ROGER SHORT: The rainforest in Java and Sumatra will go. If the rainforest goes, the top soil will be washed into the sea, and what do you do with 230 million refugees who are ecological refugees from a denuded habitat. And we're beginning to think in Australia that we need to help Indonesia now, immediately, with its excellent family planning programs, otherwise Australia will cease to exist.

DAVID LOYN: The conference also heard of obstacles to progress. Dr Fred Sy of the International Planned Parenthood Federation said that the proportion of the American aid budget earmarked for population control had actually declined under Presidents Reagan and Bush. He blamed governments in some developing countries for not moving fast enough, and religious leaders, particularly the Pope.

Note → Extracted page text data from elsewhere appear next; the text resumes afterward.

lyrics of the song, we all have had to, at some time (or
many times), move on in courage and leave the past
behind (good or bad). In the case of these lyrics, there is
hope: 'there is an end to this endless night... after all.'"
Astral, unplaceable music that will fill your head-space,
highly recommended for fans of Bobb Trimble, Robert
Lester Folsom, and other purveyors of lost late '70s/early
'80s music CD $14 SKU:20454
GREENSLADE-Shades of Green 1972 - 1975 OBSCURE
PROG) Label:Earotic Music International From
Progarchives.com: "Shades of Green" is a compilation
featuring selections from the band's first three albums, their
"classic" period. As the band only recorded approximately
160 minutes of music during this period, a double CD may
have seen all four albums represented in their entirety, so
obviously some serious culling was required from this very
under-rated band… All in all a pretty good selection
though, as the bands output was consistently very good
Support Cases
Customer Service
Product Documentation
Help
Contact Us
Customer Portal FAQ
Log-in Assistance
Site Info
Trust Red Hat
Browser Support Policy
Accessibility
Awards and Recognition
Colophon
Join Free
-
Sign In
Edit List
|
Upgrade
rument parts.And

FRED SY: When they are not educated, they tend to accept leadership from the authority figures, particularly the authority figures related to God. And in terms of the Catholic Church that stands against contraception is something which is very, very difficult to understand and which is harming family planning programs in many developing countries, certainly in many parts of Africa.

DAVID LOYN: A health and sex education class in Delhi where these are matters of life and death, in a country where reliable figures for HIV and AIDS are hard to come by, but the disease is certainly spreading. The scientists say that humanity is reaching a crisis point with respect to the interlocking issues of population, environment and development.

RICHARD PALFREYMAN: That report from the BBC's David Loyn.